Best Buy’s troubles were familiar. Its stock had fallen from $50 to $11 a share in just two years. The company was a poster child for “showrooming” — where customers physically visit stores, but ultimately purchase from online retailers with better prices.
Best Buy had a decision to make: Either do things a lot differently, or start shuttering stores.
The company chose the former. Its turnaround strategy included a commitment to beating or matching competitors’ prices and offering a superior experience for customers.
Best Buy CEO Hubert Joly has said, “Price-competitiveness is table stakes. The way we want to win is around the advice, convenience, service … If we get someone in the store and they don’t buy, then shame on us.”
Today, Best Buy is considered a prime case study in how a traditional brick-and-mortar retailer can compete effectively in today’s era of internet- and mobile-driven commerce. The company is thriving, boasting a share price of $73. That’s an incredible 563% increase in value since 2012.
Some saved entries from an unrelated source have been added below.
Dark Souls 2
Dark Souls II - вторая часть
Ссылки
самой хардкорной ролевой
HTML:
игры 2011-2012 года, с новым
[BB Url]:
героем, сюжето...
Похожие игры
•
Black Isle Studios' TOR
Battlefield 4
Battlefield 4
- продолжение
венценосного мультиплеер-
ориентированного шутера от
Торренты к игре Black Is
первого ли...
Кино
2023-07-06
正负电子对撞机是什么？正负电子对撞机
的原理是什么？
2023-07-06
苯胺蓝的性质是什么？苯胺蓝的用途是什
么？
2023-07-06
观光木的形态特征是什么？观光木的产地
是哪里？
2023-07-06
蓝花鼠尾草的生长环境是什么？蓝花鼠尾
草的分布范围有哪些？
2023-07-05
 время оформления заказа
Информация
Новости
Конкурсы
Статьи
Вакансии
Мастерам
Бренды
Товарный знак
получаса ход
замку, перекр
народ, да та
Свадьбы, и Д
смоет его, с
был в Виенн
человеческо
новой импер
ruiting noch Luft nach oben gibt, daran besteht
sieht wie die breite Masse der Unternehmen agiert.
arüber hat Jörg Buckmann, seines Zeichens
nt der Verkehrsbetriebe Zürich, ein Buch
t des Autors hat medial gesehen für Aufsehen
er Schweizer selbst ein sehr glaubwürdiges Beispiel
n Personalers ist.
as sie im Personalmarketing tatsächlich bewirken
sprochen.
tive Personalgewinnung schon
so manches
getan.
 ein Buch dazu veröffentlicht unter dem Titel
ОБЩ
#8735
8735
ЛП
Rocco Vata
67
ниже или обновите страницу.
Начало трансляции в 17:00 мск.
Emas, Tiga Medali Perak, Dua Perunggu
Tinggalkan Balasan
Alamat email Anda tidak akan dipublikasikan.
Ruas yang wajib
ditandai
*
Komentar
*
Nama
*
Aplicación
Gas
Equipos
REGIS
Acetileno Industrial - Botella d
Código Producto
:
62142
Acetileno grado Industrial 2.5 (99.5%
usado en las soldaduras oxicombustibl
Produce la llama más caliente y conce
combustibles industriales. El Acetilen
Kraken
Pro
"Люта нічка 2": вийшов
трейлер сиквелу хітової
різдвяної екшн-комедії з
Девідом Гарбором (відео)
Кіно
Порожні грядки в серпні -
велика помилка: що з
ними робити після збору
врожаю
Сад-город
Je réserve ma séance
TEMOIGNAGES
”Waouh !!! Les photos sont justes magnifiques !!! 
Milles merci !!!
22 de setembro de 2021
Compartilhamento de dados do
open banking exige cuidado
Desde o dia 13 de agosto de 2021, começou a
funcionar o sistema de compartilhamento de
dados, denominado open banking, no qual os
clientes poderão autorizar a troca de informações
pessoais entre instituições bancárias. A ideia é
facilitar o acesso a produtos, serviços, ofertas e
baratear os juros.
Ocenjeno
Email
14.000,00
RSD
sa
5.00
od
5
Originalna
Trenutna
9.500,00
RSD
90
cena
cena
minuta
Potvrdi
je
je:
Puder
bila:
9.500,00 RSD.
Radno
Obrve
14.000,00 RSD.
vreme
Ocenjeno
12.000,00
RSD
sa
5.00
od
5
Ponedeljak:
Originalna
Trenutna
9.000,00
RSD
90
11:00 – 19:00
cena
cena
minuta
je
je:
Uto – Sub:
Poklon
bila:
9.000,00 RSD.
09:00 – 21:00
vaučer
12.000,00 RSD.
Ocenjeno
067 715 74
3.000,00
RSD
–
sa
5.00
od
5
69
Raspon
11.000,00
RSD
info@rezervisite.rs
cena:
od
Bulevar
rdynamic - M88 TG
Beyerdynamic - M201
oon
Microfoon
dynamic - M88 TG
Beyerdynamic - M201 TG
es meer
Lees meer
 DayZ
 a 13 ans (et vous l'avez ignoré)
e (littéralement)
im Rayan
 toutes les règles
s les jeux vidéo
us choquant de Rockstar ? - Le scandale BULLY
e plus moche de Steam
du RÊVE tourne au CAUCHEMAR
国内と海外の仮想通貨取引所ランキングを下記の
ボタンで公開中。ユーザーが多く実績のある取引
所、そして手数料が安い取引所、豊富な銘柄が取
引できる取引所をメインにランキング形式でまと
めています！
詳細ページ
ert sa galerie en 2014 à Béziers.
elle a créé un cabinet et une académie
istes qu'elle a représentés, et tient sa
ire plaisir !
I see some clear parallels between the challenges Best Buy overcame and those facing new car dealers today.
Like Best Buy, dealers must now contend with an ever-more-transparent market, where the bulk of shopping occurs online and it’s easier for consumers to compare you against the competition. New cars are a lot like appliances and electronics — they’re commodities in the eyes of today’s buyers.
These forces have contributed to driving new car profits down to -$427 per car for 2017, based on the most recent NADA Dealership Financial Profile. Here are three takeaways from Best Buy’s efforts that dealers should consider as they work to maintain their new vehicle market share and sales volumes:
Reduce or remove the friction of price
Today’s online shopper is not going to be fooled, so dealers would be wise to price their vehicles competitively based on the market. Depending on the market, Best Buy’s price-match guarantee might also be a worthy way to keep customers from buying elsewhere.
I was surprised that Best Buy’s decision to reduce price friction had less effect on gross margin than one might think — the company’s margins dropped from 23 percent to 21 percent. The company offset the decline by selling to more customers.
Trim your advertising expense
Best Buy has invested a larger share of its advertising in digital media as part of its strategy to blend the online and in-showroom experiences. The company reduced its advertising expense by 21 percent during the last two years. Meanwhile, dealers’ advertising spending increased from $607 to $629 in the same time period — a rise that suggests increased advertising efficiency is a big opportunity for many dealers.
Develop your sales teams
I recently visited both a Best Buy store and a dealership. I found the Best Buy sales representative to be both helpful and very knowledgeable. By contrast, during a test drive with my wife and me, a dealership sales consultant barely spoke about the vehicle or its features. Upon arriving back at the dealership, the sales consultant quickly moved to close the sale, despite being unable to justify the $695 additional markup for pinstriping and nitrogen gas in the tires.
Perhaps the biggest lesson from Best Buy’s turnaround story is the company’s commitment to change the way it does business. It could have stayed the course, but it instead opted for a robust reinvention.
I believe dealers face a similar choice. Looking ahead, the most successful dealers will be those who find the best ways to win customers online, with an easy, transparent process that reduces price friction and provides an optimal customer experience.